## Data listing

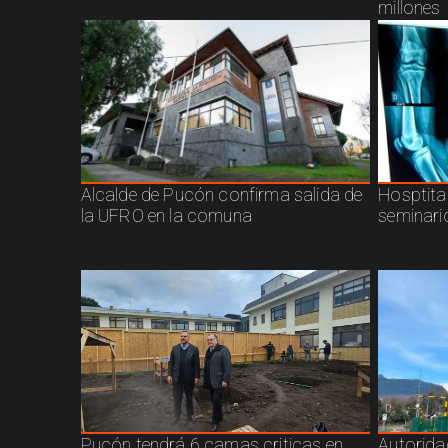
millones
Alcalde de Pucón confirma salida de
Hosptita
la UFRO en la comuna
seminari
Pucón tendrá 6 camas criticas en
Autorida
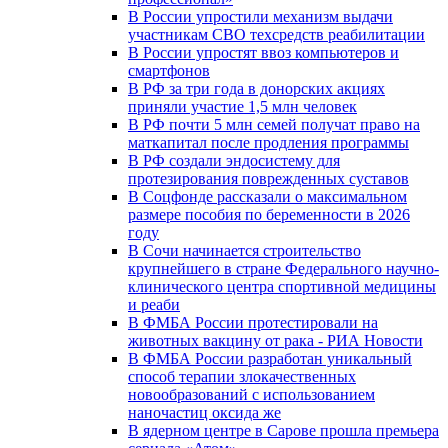
В России упростили механизм выдачи
участникам СВО техсредств реабилитации
В России упростят ввоз компьютеров и
смартфонов
В РФ за три года в донорских акциях
приняли участие 1,5 млн человек
В РФ почти 5 млн семей получат право на
маткапитал после продления программы
В РФ создали эндосистему для
протезирования поврежденных суставов
В Соцфонде рассказали о максимальном
размере пособия по беременности в 2026
году
В Сочи начинается строительство
крупнейшего в стране Федерального научно-
клинического центра спортивной медицины
и реаби
В ФМБА России протестировали на
животных вакцину от рака - РИА Новости
В ФМБА России разработан уникальный
способ терапии злокачественных
новообразований с использованием
наночастиц оксида же
В ядерном центре в Сарове прошла премьера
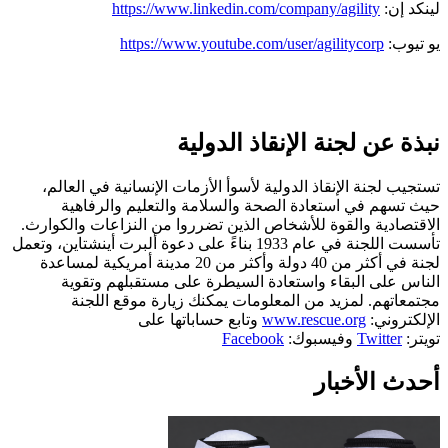
لينكد إن:
https://www.linkedin.com/company/agility
يو تيوب:
https://www.youtube.com/user/agilitycorp
نبذة عن لجنة الإنقاذ الدولية
تستجيب لجنة الإنقاذ الدولية لأسوأ الأزمات الإنسانية في العالم،
حيث تسهم في استعادة الصحة والسلامة والتعليم والرفاهية
الاقتصادية والقوة للأشخاص الذين تضرروا من النزاعات والكوارث.
تأسست اللجنة في عام 1933 بناءً على دعوة ألبرت أينشتاين، وتعمل
لجنة في أكثر من 40 دولة وأكثر من 20 مدينة أمريكية لمساعدة
الناس على البقاء واستعادة السيطرة على مستقبلهم وتقوية
مجتمعاتهم. لمزيد من المعلومات يمكنك زيارة موقع اللجنة
الإلكتروني:
www.rescue.org
وتابع حساباتها على
تويتر:
Twitter
وفيسبوك:
Facebook
أحدث الأخبار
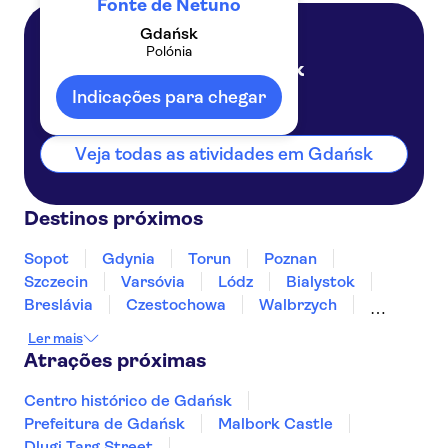
Fonte de Netuno
Gdańsk
Polónia
Gdańsk
Polónia
Indicações para chegar
Veja todas as atividades em Gdańsk
Destinos próximos
Sopot
Gdynia
Torun
Poznan
Szczecin
Varsóvia
Lódz
Bialystok
Breslávia
Czestochowa
Walbrzych
Lublin
Katowice
Cracóvia
Ler mais
Atrações próximas
Centro histórico de Gdańsk
Prefeitura de Gdańsk
Malbork Castle
Dlugi Targ Street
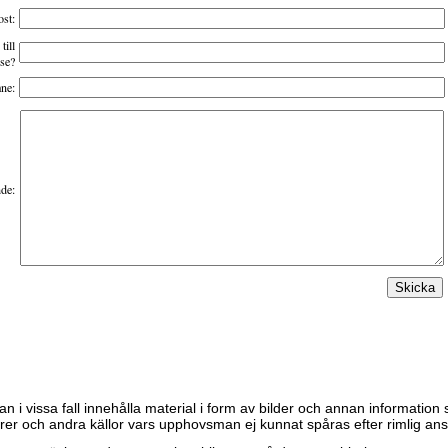
st:
till
se?
ne:
de:
n i vissa fall innehålla material i form av bilder och annan information
er och andra källor vars upphovsman ej kunnat spåras efter rimlig ans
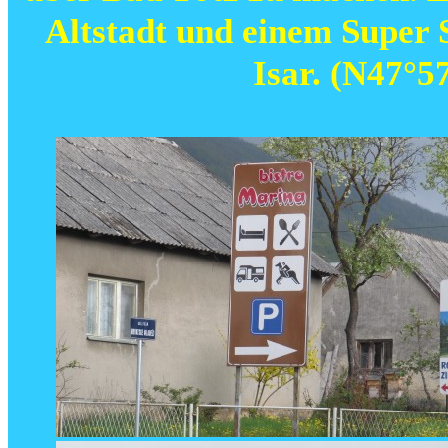
Altstadt und einem Super S
Isar. (N47°5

## Task
Print the listing verbatim, images excluded.

## Result of this task
millones
Alcalde de Pucón confirma salida de
Hosptita
la UFRO en la comuna
seminari
Pucón tendrá 6 camas criticas en
Autorida
В России упростили механизм выдачи
участникам СВО техсредств реабилитации
В России упростят ввоз компьютеров и
смартфонов
В РФ за три года в донорских акциях
приняли участие 1,5 млн человек
В РФ почти 5 млн семей получат право на
маткапитал после продления программы
В РФ создали эндосистему для
протезирования поврежденных суставов
В Соцфонде рассказали о максимальном
размере пособия по беременности в 2026
году
В Сочи начинается строительство
крупнейшего в стране Федерального научно-
клинического центра спортивной медицины
и реаби
В ФМБА России протестировали на
животных вакцину от рака - РИА Новости
В ФМБА России разработан уникальный
способ терапии злокачественных
новообразований с использованием
наночастиц оксида же
В ядерном центре в Сарове прошла премьера
لينكد إن:
https://www.linkedin.com/company/agility
يو تيوب:
https://www.youtube.com/user/agilitycorp
نبذة عن لجنة الإنقاذ الدولية
تستجيب لجنة الإنقاذ الدولية لأسوأ الأزمات الإنسانية في العالم،
حيث تسهم في استعادة الصحة والسلامة والتعليم والرفاهية
الاقتصادية والقوة للأشخاص الذين تضرروا من النزاعات والكوارث.
تأسست اللجنة في عام 1933 بناءً على دعوة ألبرت أينشتاين، وتعمل
لجنة في أكثر من 40 دولة وأكثر من 20 مدينة أمريكية لمساعدة
الناس على البقاء واستعادة السيطرة على مستقبلهم وتقوية
مجتمعاتهم. لمزيد من المعلومات يمكنك زيارة موقع اللجنة
الإلكتروني:
www.rescue.org
وتابع حساباتها على
تويتر:
Twitter
وفيسبوك:
Facebook
أحدث الأخبار
Fonte de Netuno
Gdańsk
Polónia
Gdańsk
Polónia
Indicações para chegar
Veja todas as atividades em Gdańsk
Destinos próximos
Sopot
Gdynia
Torun
Poznan
Szczecin
Varsóvia
Lódz
Bialystok
Breslávia
Czestochowa
Walbrzych
Lublin
Katowice
Cracóvia
Ler mais
Atrações próximas
Centro histórico de Gdańsk
Prefeitura de Gdańsk
Malbork Castle
Dlugi Targ Street
st:
till
se?
ne:
de:
n i vissa fall innehålla material i form av bilder och annan information
er och andra källor vars upphovsman ej kunnat spåras efter rimlig ans
Altstadt und einem Super S
Isar. (N47°5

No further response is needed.